++++ Listed entries ++++

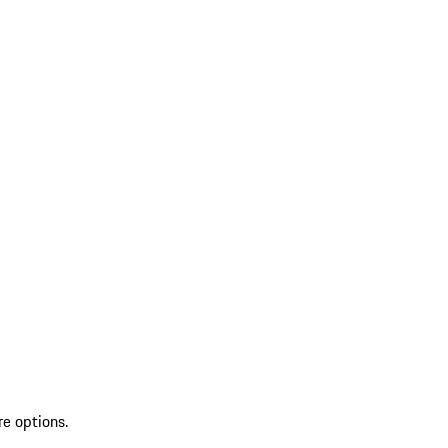
re options.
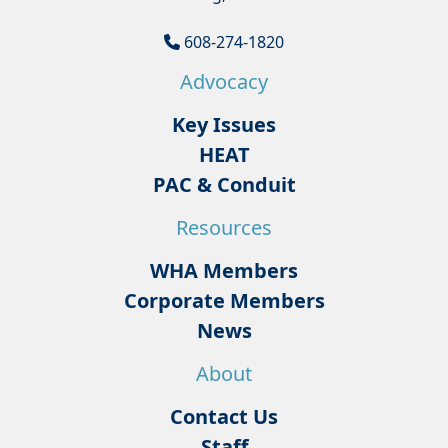
608-274-1820
Advocacy
Key Issues
HEAT
PAC & Conduit
Resources
WHA Members
Corporate Members
News
About
Contact Us
Staff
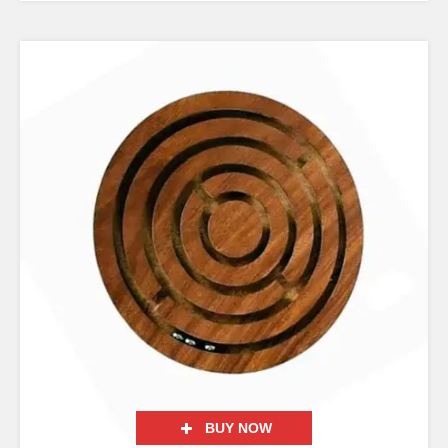
BUY NOW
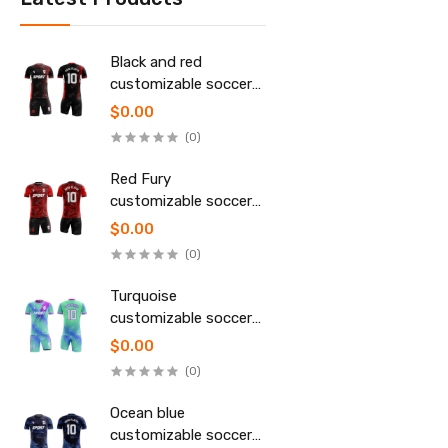
Black and red
customizable soccer
uniform
$0.00
(0)
Red Fury
customizable soccer
uniform
$0.00
(0)
Turquoise
customizable soccer
uniform
$0.00
(0)
Ocean blue
customizable soccer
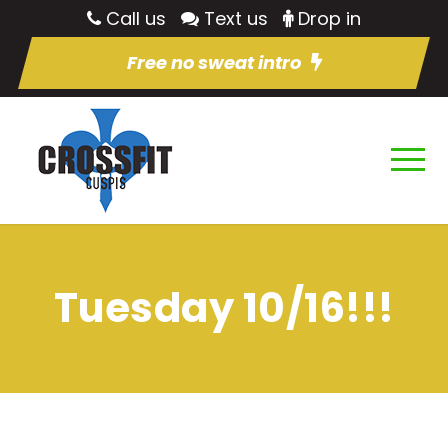
Call us
Text us
Drop in
Free no sweat intro
Tuesday 10/16!!!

++++

- [What is expected]
Pictures stay out; reproduce every line of the records exactly.

- [Answer box]
re options.
608-274-1820
Advocacy
Key Issues
HEAT
PAC & Conduit
Resources
WHA Members
Corporate Members
News
About
Contact Us
Staff
BUY NOW
Black and red
customizable soccer
uniform
$0.00
(0)
Red Fury
customizable soccer
uniform
$0.00
(0)
Turquoise
customizable soccer
uniform
$0.00
(0)
Ocean blue
customizable soccer
Call us
Text us
Drop in
Free no sweat intro
Tuesday 10/16!!!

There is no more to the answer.